File Output Handling¶

When --output-file is specified:

Write result text to file
Prepend provenance markers (unless --no-provenance)
Use appropriate format (markdown, JSON, etc.)
Print success message to stderr
Print JSON response to stdout (for client parsing)

Provenance Marker Format (YAML frontmatter):

---
tnh_scholar_generated: true
prompt_key: translate
prompt_version: "1.0.0"
model: gpt-4o
fingerprint: sha256:abc123...
trace_id: 01HQXYZ123ABC
generated_at: "2025-12-28T10:30:03Z"
schema_version: "1.0"
---

[Generated content follows...]

Examples¶

# Simple translation with inline variables
tnh-gen run --prompt translate \
  --input-file teaching.md \
  --var source_language=vi \
  --var target_language=en \
  --output-file teaching.en.md

# Complex variables via JSON file
tnh-gen run --prompt summarize \
  --input-file lecture.md \
  --vars config.json \
  --output-file lecture.summary.md

# Override model
tnh-gen run --prompt translate \
  --input-file teaching.md \
  --vars vars.json \
  --model gpt-4o \
  --output-file teaching.translate.md

# JSON output for scripting
tnh-gen --api run --prompt extract_quotes \
  --input-file teaching.md > output.json

`tnh-gen config`¶

Manage configuration settings with hierarchical precedence.

Synopsis¶

tnh-gen config SUBCOMMAND [OPTIONS]

Subcommands¶

tnh-gen config show              # Display current configuration
tnh-gen config get KEY           # Get specific config value
tnh-gen config set KEY VALUE     # Set config value
tnh-gen config list              # List all config keys

Configuration Sources and Precedence¶

Configuration loaded in this order (highest to lowest precedence):

CLI flags (e.g., --model gpt-4o)
Workspace config (.vscode/tnh-scholar.json or local project config)
User config (~/.config/tnh-scholar/config.json)
Environment variables (TNH_GENAI_MODEL, OPENAI_API_KEY, TNH_PROMPT_DIR)
Defaults (defined in GenAI Service and prompt system)

Configuration Schema¶

{
  "prompt_catalog_dir": "/path/to/prompts",
  "default_model": "gpt-4o-mini",
  "max_dollars": 0.30,
  "max_input_chars": 50000,
  "default_temperature": 0.2,
  "provider_api_keys": {
    "openai": "$OPENAI_API_KEY",
    "anthropic": "$ANTHROPIC_API_KEY"
  }
}

Note: API keys can reference environment variables using $VAR_NAME syntax.

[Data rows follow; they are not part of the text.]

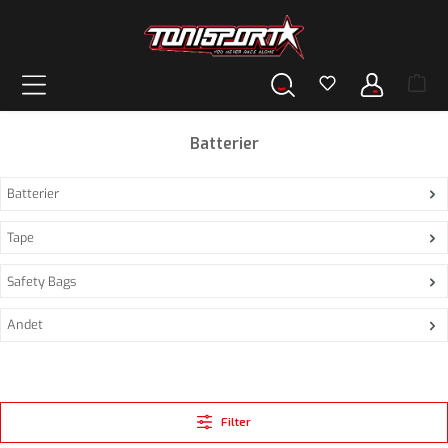
vedindhold
Batterier
Batterier
Tape
Safety Bags
Andet
Filter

Human-Friendly Output (Default)¶

$ tnh-gen config show
prompt_catalog_dir: /custom/path
default_model: gpt-4o-mini
max_dollars: 0.30

Behavior: - YAML format for editability - Shows only user/workspace overrides - Omits defaults and source annotations

API Output¶

$ tnh-gen --api config show
{
  "config": {
    "prompt_catalog_dir": "/custom/path",
    "default_model": "gpt-4o-mini",
    "max_dollars": 0.30,
    "provider_api_keys": {
      "openai": "${OPENAI_API_KEY}",
      "anthropic": "${ANTHROPIC_API_KEY}"
    }
  },
  "sources": ["defaults+env", "user", "workspace"],
  "config_files": [
    "/path/to/workspace/.vscode/tnh-scholar.json",
    "~/.config/tnh-scholar/tnh-gen.json"
  ]
}

Examples¶

# Show all configuration (human-friendly YAML)
tnh-gen config show

# Show all configuration with sources (API mode)
tnh-gen --api config show

# Get specific value
tnh-gen config get default_model
gpt-4o-mini

# Set value (writes to user config)
tnh-gen config set max_dollars 0.30

# Set workspace-level config
tnh-gen config set --workspace prompt_catalog_dir ./tnh-prompts

`tnh-gen version`¶

Display version information for debugging and compatibility verification.

Synopsis¶

tnh-gen version [OPTIONS]

Human-Friendly Output (Default)¶

$ tnh-gen version
tnh-gen 0.2.2 (tnh-scholar 0.2.2)
Python 3.12.4 on darwin

API Output¶

$ tnh-gen --api version
{
  "tnh_scholar": "0.2.2",
  "tnh_gen": "0.2.2",
  "python": "3.12.4",
  "platform": "darwin",
  "prompt_system_version": "1.0.0",
  "genai_service_version": "1.0.0"
}

Pipeline Examples¶

These examples show a simplified OCR journal flow. The current canonical worked example is the rebuilt five-page journal pipeline in tests/golden/journal-pipeline/5page/ with the full reviewed artifact chain under tests/golden/journal-pipeline/walkthrough/clean_translate_5page/. See the Thầy Edited Journal Text Case Study for the fully annotated current workflow.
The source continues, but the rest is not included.